■ **Problem to work on**: Each line of the data below goes into the copy exactly; pictures do not.

+++ Data shown +++

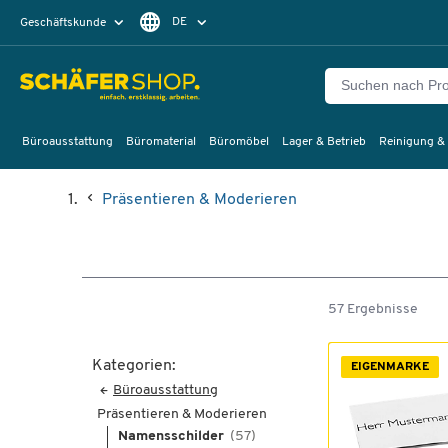
DE
Geschäftskunde
Privatkunde
FR
EN
Büroausstattung
Büromaterial
Büromöbel
Lager & Betrieb
Reinigung &
Präsentieren & Moderieren
57 Ergebnisse
Kategorien:
EIGENMARKE
Büroausstattung
Präsentieren & Moderieren
Namensschilder
(57)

+++

■ **Expected answer**:
DE
Geschäftskunde
Privatkunde
FR
EN
Büroausstattung
Büromaterial
Büromöbel
Lager & Betrieb
Reinigung &
Präsentieren & Moderieren
57 Ergebnisse
Kategorien:
EIGENMARKE
Büroausstattung
Präsentieren & Moderieren
Namensschilder
(57)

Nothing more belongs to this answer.